I want my tax dollars to go for programs that I have experienced myself that I know's obvious that the old 'Lock 'em up and maybe we won't see them' mentality isn't quite making the numbers in the right direction...

sunray's wench said...

bamafanonly ~ well done. Yours is not an isolated case, we just dont get to hear much good news about those who have been incarcerated. Keep doing what you're doing!

Anonymous said...


Your case is a wonderful example what many of us know -- that all people are capable of change and society cannot and should not write off those who end up on the wrong side of the wall. When offenders - particularly those in prison - are ready to change their lives the rest of us need to be there to help them. Being sick and tired of "being sick and tired" is an incredible motivator to make life changes

Congratulations on changing you life - you are a role model for your son and others trying to earn their way back into society as responsible and constructive members of society.

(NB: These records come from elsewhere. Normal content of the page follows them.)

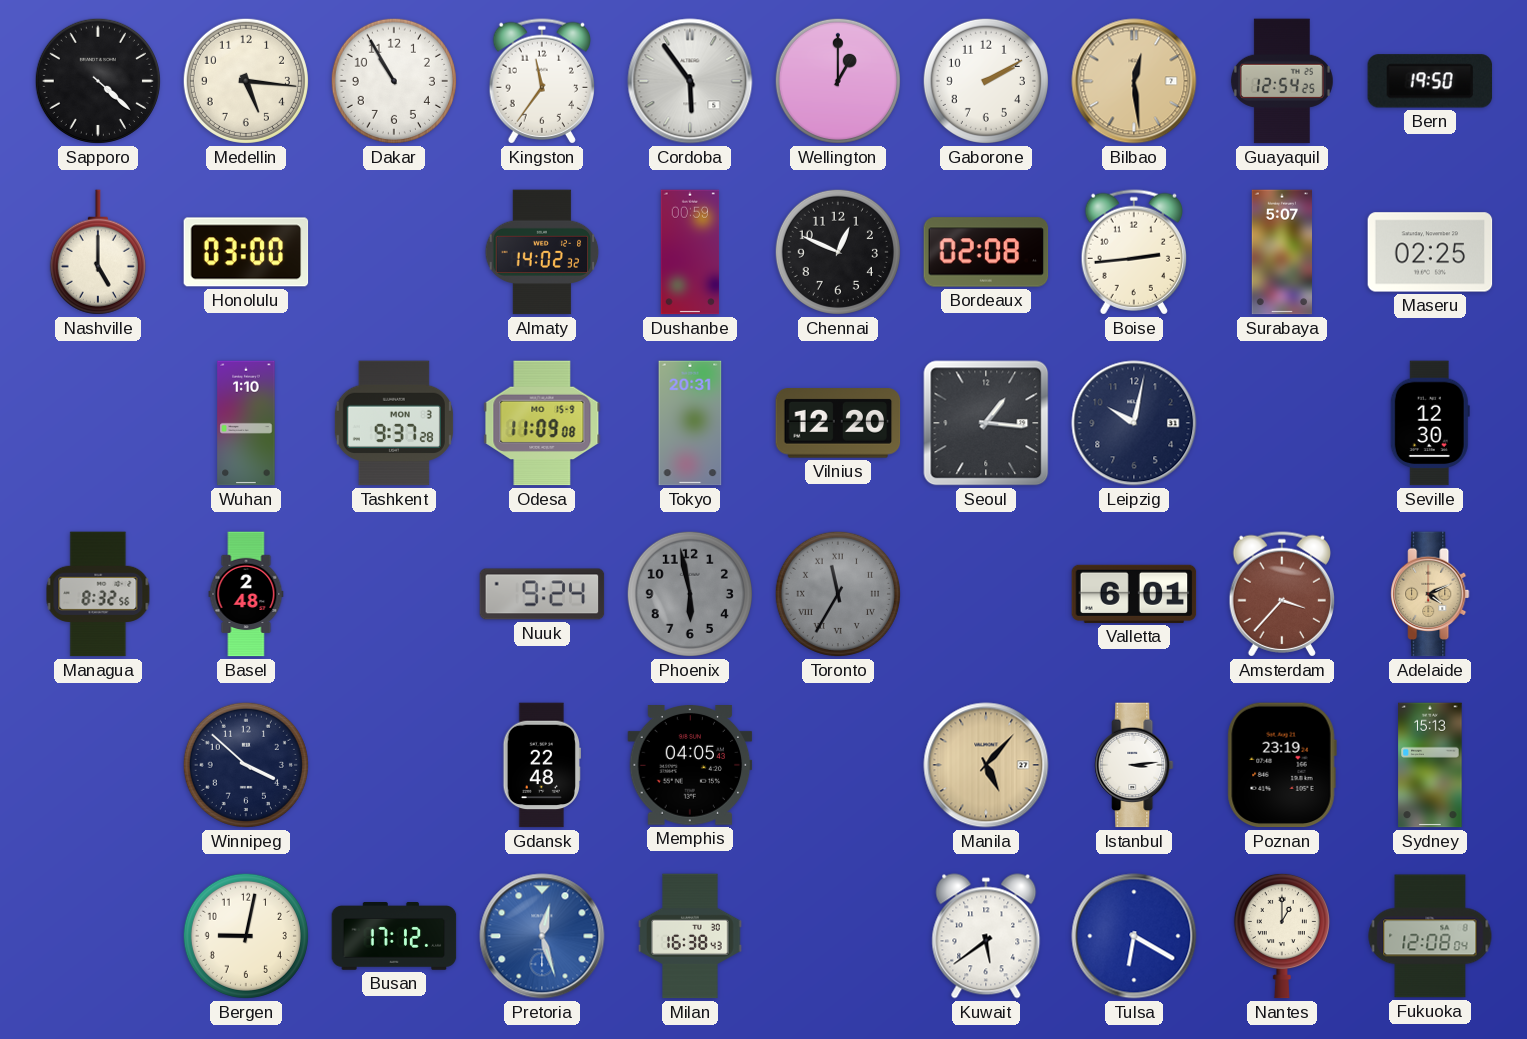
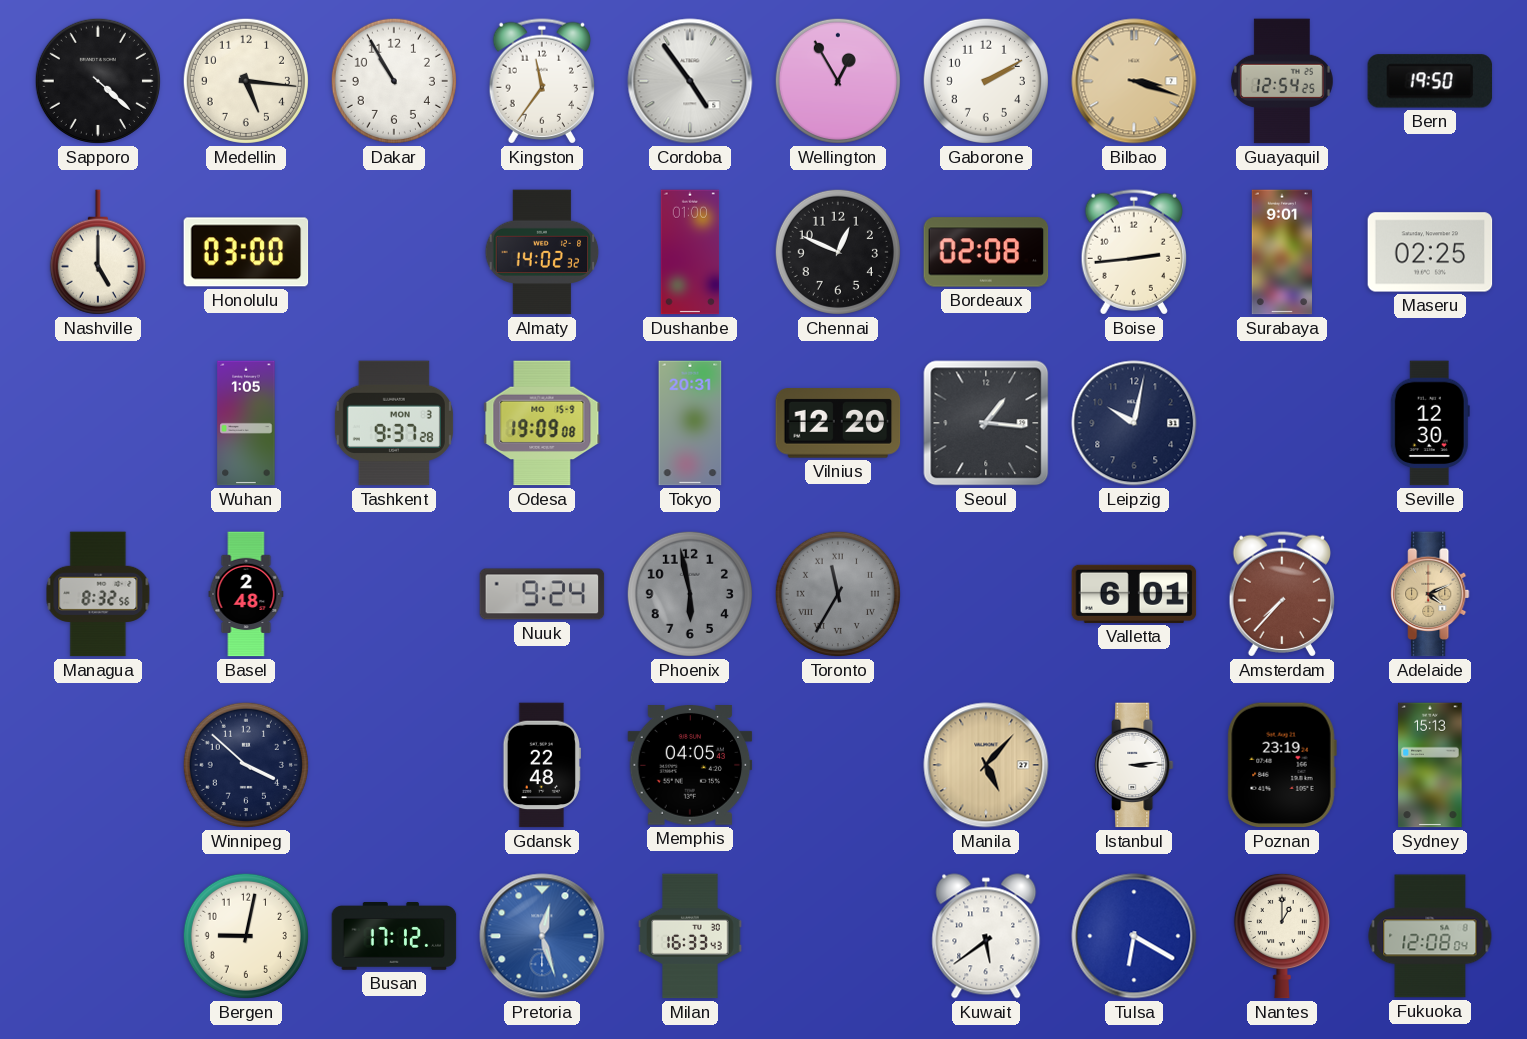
Cordoba: 5:54 -> 4:54
Wellington: 1:00 -> 12:55
Bilbao: 12:29 -> 3:18
Dushanbe: 00:59 -> 01:00
Surabaya: 5:07 -> 9:01
Wuhan: 1:10 -> 1:05
Odesa: 11:09 -> 19:09
Amsterdam: 3:37 -> 7:37
Milan: 16:38 -> 16:33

Your story is an inspiration. It points out something that we all know -- a ray of hope and caring people at the right time can have enormous positive impacts. The rest of us need to recognize that many good people are in prison and they want to change their lives. Programs like MINT are needed to help as many people as possible reconstruct their lives. It is money well spent. These programs assist folks to successfully reenter society, reduce recidivism, change lives, improve public safety, and improve quality of life for the rest of us.

Thank you for sharing your story here.

ckikerintulia said...

A wonderful story from bamafanonly.

Anonymous said...

I am a mother in Finland. My 22 yr old is 8 months pregnant and currently in the Galveston County Jail. I have been told that I have 48 hours to fly from Helsinki to TX to " sign for" my granddaughter or the state of TX takes her.

My daughter was placed on a medical psychiatric unit since the jail claims there is no other place to put a pregnant woman. My daughter writes that women babble throughout the day and howl into the night. Is this conducive for stress reduction?
She is in jail for a probation violation and faces appx 2 more months of incarceration.

By Scandinavian social standards, most of my friends see this as barbaric and inhumane.

Now that the new law came into effect September 1, 2009 saying that TX finally has to take a head count of HOW many pregnant inmates it holds, can someone please tell me HOW many has it been determined?